What the task asks:
Copy each line below that includes "completamente".
╭──
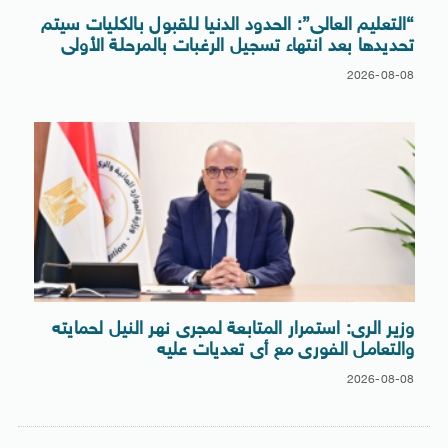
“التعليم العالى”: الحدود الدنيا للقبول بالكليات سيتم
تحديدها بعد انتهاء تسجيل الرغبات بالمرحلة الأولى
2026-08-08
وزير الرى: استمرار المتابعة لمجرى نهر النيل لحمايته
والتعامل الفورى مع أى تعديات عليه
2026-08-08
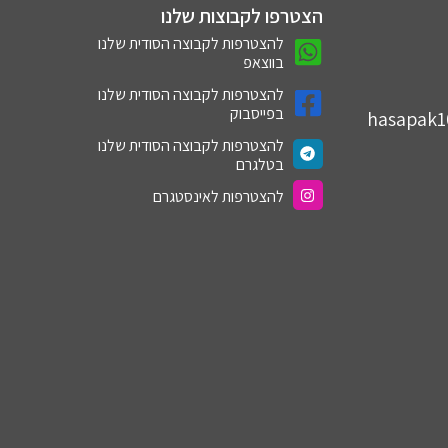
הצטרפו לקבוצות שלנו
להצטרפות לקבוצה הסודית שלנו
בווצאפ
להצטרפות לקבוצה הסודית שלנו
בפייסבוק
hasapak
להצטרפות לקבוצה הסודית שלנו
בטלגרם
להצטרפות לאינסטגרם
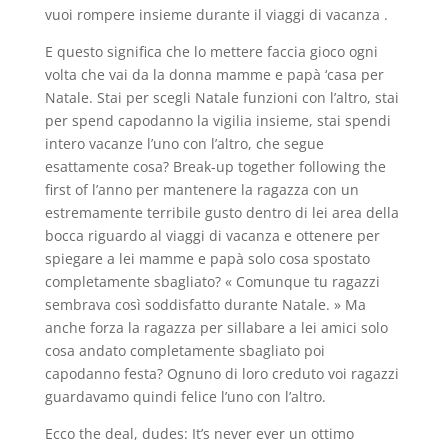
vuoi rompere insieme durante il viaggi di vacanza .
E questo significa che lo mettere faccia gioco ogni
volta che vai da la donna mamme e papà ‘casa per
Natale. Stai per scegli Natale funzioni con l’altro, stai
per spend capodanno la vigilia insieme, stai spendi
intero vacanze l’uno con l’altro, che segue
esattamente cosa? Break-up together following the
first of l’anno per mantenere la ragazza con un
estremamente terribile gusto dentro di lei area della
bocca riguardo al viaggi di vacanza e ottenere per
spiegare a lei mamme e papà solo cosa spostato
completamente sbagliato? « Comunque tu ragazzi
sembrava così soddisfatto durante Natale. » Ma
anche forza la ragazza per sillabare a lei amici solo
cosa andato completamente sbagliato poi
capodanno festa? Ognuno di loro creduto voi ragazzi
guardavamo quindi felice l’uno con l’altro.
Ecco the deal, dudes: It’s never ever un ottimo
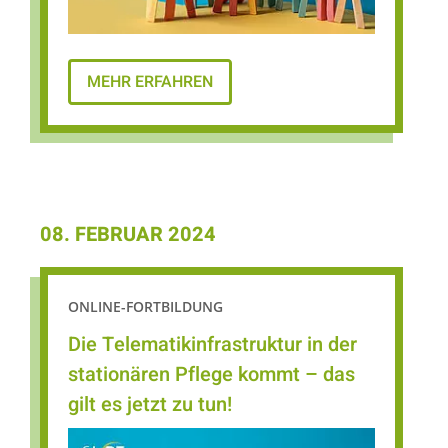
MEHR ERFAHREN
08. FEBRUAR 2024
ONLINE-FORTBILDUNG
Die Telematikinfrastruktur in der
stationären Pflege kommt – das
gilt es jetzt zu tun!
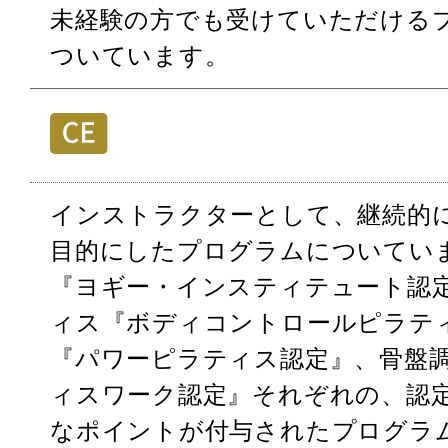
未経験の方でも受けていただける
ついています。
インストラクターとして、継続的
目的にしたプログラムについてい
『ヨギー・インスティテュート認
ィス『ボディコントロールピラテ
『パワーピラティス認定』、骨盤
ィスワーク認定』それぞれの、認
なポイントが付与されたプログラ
╰──
╭──
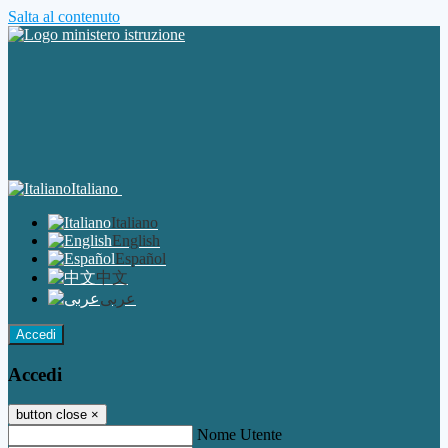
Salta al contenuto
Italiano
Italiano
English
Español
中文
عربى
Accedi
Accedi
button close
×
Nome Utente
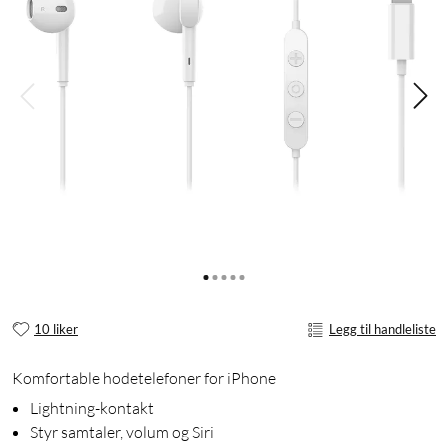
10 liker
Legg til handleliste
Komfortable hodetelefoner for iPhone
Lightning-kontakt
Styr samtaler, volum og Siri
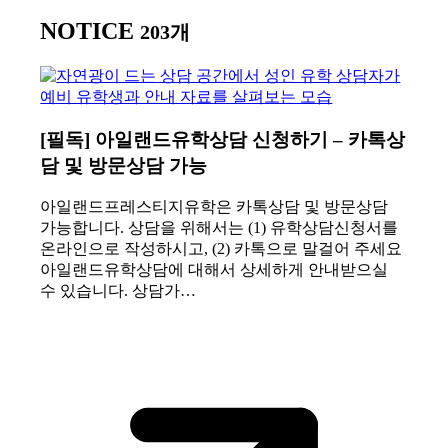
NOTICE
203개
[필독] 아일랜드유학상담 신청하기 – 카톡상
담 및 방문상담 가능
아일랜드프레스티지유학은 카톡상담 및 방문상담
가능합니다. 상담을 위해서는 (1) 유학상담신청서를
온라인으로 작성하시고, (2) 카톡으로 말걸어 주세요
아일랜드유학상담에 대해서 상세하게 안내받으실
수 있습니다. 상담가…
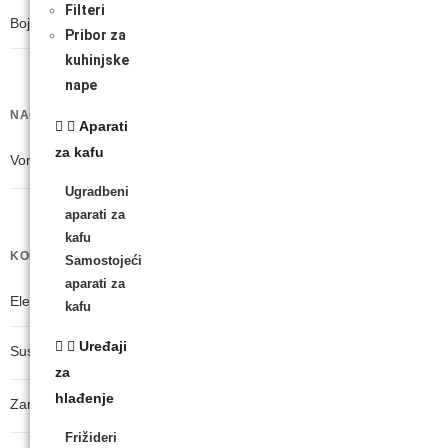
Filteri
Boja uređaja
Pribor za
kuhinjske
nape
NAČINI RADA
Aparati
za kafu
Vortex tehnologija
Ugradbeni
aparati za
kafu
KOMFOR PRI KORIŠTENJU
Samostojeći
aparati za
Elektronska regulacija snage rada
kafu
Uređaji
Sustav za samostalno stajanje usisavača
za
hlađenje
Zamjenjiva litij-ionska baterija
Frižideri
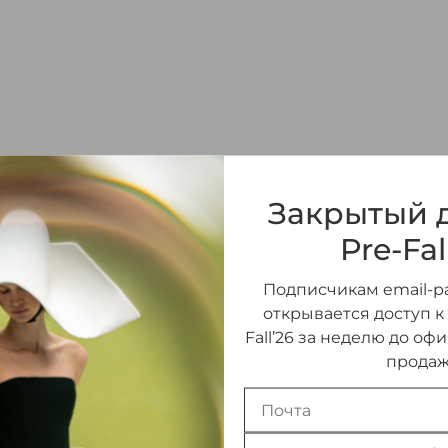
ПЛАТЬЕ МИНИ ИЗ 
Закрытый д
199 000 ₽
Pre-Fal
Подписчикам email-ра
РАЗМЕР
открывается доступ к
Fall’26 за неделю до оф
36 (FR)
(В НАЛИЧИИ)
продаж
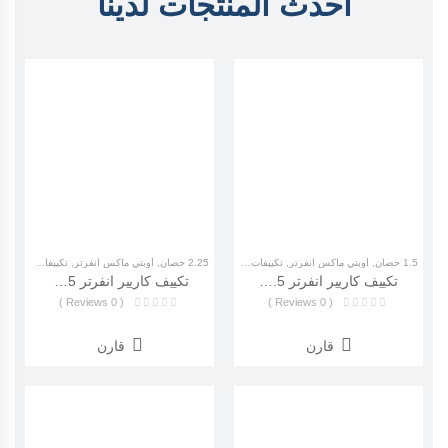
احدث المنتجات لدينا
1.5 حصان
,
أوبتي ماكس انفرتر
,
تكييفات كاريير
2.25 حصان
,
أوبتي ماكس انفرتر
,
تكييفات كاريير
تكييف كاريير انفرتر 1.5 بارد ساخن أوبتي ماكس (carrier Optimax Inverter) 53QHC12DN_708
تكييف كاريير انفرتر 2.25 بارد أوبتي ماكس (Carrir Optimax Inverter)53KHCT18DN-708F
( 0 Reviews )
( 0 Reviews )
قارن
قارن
╰──
╭──
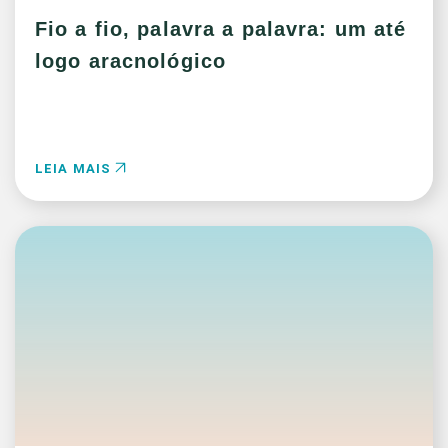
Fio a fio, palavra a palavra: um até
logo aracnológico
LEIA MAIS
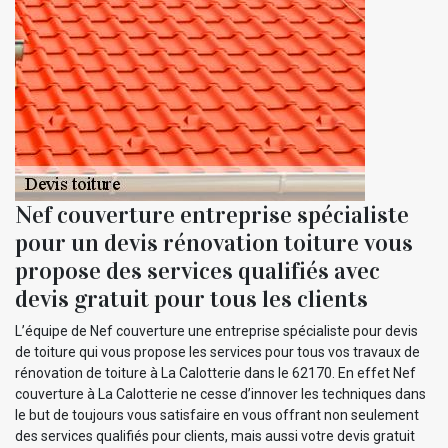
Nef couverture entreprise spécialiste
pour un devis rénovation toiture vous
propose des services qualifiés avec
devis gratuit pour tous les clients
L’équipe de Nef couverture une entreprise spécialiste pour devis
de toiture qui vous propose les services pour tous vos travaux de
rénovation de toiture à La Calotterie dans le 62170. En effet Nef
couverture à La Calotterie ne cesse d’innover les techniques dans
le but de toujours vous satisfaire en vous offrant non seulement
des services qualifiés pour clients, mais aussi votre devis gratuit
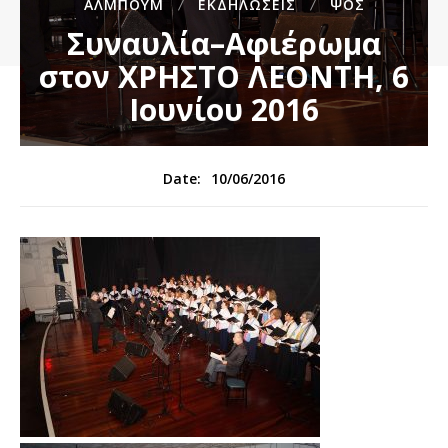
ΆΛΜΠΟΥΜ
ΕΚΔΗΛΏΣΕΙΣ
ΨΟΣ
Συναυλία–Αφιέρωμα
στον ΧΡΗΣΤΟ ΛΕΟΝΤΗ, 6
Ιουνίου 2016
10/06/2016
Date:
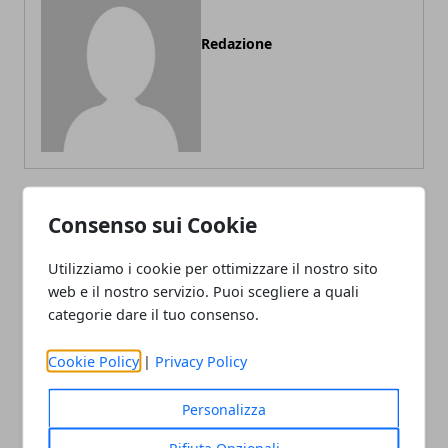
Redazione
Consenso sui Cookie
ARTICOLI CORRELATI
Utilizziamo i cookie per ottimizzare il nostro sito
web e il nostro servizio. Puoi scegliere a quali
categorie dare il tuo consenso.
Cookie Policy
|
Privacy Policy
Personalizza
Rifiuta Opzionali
╰──
Task answer:
completamente sbagliato? « Comunque tu ragazzi
cosa andato completamente sbagliato poi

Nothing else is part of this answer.